DATA
»»
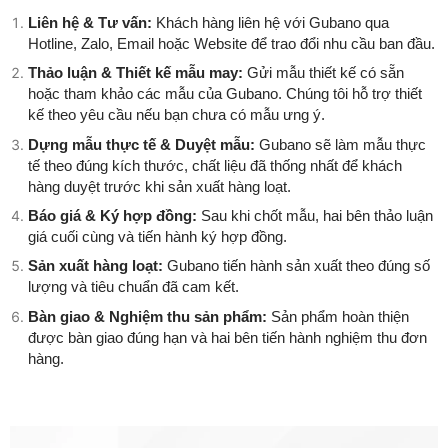
Liên hệ & Tư vấn:
Khách hàng liên hệ với Gubano qua
Hotline, Zalo, Email hoặc Website để trao đổi nhu cầu ban đầu.
Thảo luận & Thiết kế mẫu may:
Gửi mẫu thiết kế có sẵn
hoặc tham khảo các mẫu của Gubano. Chúng tôi hỗ trợ thiết
kế theo yêu cầu nếu bạn chưa có mẫu ưng ý.
Dựng mẫu thực tế & Duyệt mẫu:
Gubano sẽ làm mẫu thực
tế theo đúng kích thước, chất liệu đã thống nhất để khách
hàng duyệt trước khi sản xuất hàng loạt.
Báo giá & Ký hợp đồng:
Sau khi chốt mẫu, hai bên thảo luận
giá cuối cùng và tiến hành ký hợp đồng.
Sản xuất hàng loạt:
Gubano tiến hành sản xuất theo đúng số
lượng và tiêu chuẩn đã cam kết.
Bàn giao & Nghiệm thu sản phẩm:
Sản phẩm hoàn thiện
được bàn giao đúng hạn và hai bên tiến hành nghiệm thu đơn
hàng.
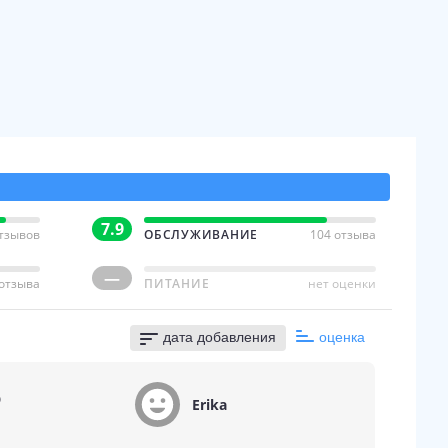
7.9
отзывов
ОБСЛУЖИВАНИЕ
104 отзыва
—
 отзыва
ПИТАНИЕ
нет оценки
дата добавления
оценка
о
Erika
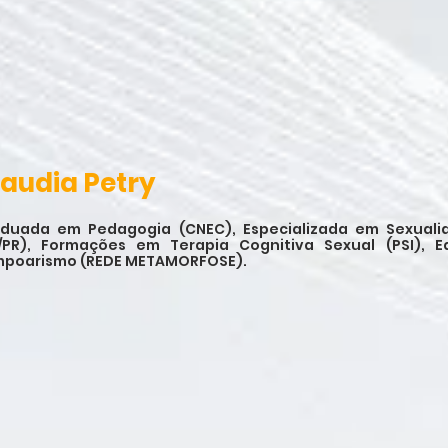
laudia Petry
duada em Pedagogia (CNEC), Especializada em Sexual
/PR), Formações em Terapia Cognitiva Sexual (PSI), E
poarismo (REDE METAMORFOSE).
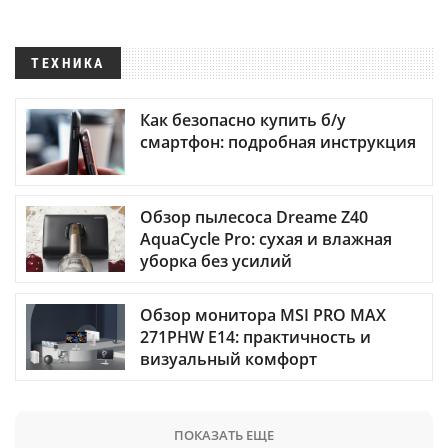
ТЕХНИКА
Как безопасно купить б/у
смартфон: подробная инструкция
Обзор пылесоса Dreame Z40
AquaCycle Pro: сухая и влажная
уборка без усилий
Обзор монитора MSI PRO MAX
271PHW E14: практичность и
визуальный комфорт
ПОКАЗАТЬ ЕЩЕ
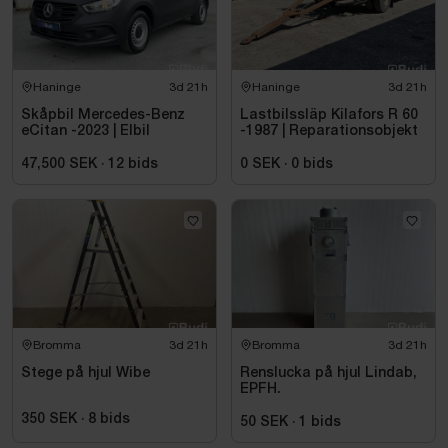
Haninge
3d 21h
Haninge
3d 21h
Skåpbil Mercedes-Benz
Lastbilssläp Kilafors R 60
eCitan -2023 | Elbil
-1987 | Reparationsobjekt
47,500 SEK
·
12
bids
0 SEK
·
0
bids
Bromma
3d 21h
Bromma
3d 21h
Stege på hjul Wibe
Renslucka på hjul Lindab,
EPFH.
350 SEK
·
8
bids
50 SEK
·
1
bids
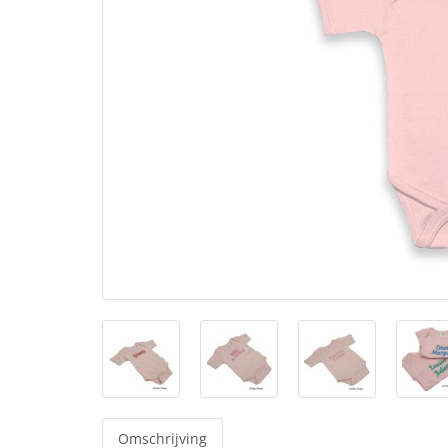
Omschrijving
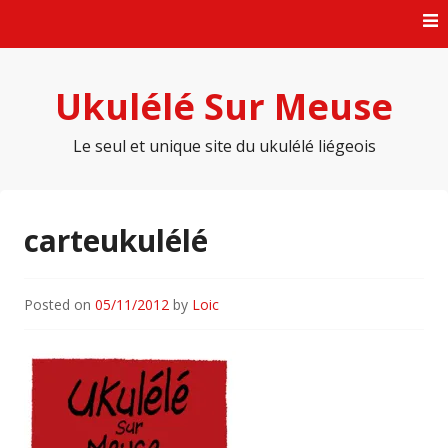
Skip
to
content
Ukulélé Sur Meuse
Le seul et unique site du ukulélé liégeois
carteukulélé
Posted on
05/11/2012
by
Loic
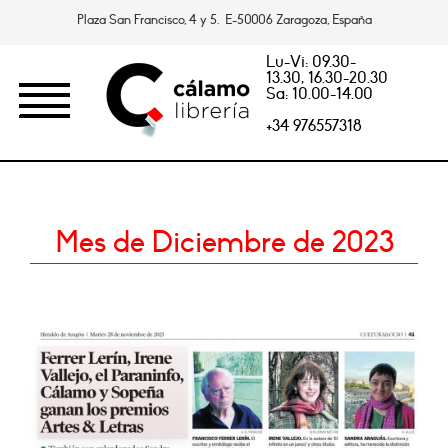
Plaza San Francisco, 4 y 5. E-50006 Zaragoza, España
Lu-Vi: 09.30-
13.30, 16.30-20.30
Sa: 10.00-14.00
+34 976557318
Mes de Diciembre de 2023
««
ABOUT THIS TASK
Output the entries above exactly as given, but strip out the pictures.

RESPONSE TO THE TASK
Liên hệ & Tư vấn:
Khách hàng liên hệ với Gubano qua
Hotline, Zalo, Email hoặc Website để trao đổi nhu cầu ban đầu.
Thảo luận & Thiết kế mẫu may:
Gửi mẫu thiết kế có sẵn
hoặc tham khảo các mẫu của Gubano. Chúng tôi hỗ trợ thiết
kế theo yêu cầu nếu bạn chưa có mẫu ưng ý.
Dựng mẫu thực tế & Duyệt mẫu:
Gubano sẽ làm mẫu thực
tế theo đúng kích thước, chất liệu đã thống nhất để khách
hàng duyệt trước khi sản xuất hàng loạt.
Báo giá & Ký hợp đồng:
Sau khi chốt mẫu, hai bên thảo luận
giá cuối cùng và tiến hành ký hợp đồng.
Sản xuất hàng loạt:
Gubano tiến hành sản xuất theo đúng số
lượng và tiêu chuẩn đã cam kết.
Bàn giao & Nghiệm thu sản phẩm:
Sản phẩm hoàn thiện
được bàn giao đúng hạn và hai bên tiến hành nghiệm thu đơn
hàng.
7.9
отзывов
ОБСЛУЖИВАНИЕ
104 отзыва
—
 отзыва
ПИТАНИЕ
нет оценки
дата добавления
оценка
о
Erika
laudia Petry
duada em Pedagogia (CNEC), Especializada em Sexual
/PR), Formações em Terapia Cognitiva Sexual (PSI), E
poarismo (REDE METAMORFOSE).
ТЕХНИКА
Как безопасно купить б/у
смартфон: подробная инструкция
Обзор пылесоса Dreame Z40
AquaCycle Pro: сухая и влажная
уборка без усилий
Обзор монитора MSI PRO MAX
271PHW E14: практичность и
визуальный комфорт
ПОКАЗАТЬ ЕЩЕ
Haninge
3d 21h
Haninge
3d 21h
Skåpbil Mercedes-Benz
Lastbilssläp Kilafors R 60
eCitan -2023 | Elbil
-1987 | Reparationsobjekt
47,500 SEK
·
12
bids
0 SEK
·
0
bids
Bromma
3d 21h
Bromma
3d 21h
Stege på hjul Wibe
Renslucka på hjul Lindab,
EPFH.
350 SEK
·
8
bids
50 SEK
·
1
bids
Omschrijving
Skip
to
content
Ukulélé Sur Meuse
Le seul et unique site du ukulélé liégeois
carteukulélé
Posted on
05/11/2012
by
Loic
Plaza San Francisco, 4 y 5. E-50006 Zaragoza, España
Lu-Vi: 09.30-
13.30, 16.30-20.30
Sa: 10.00-14.00
+34 976557318
Mes de Diciembre de 2023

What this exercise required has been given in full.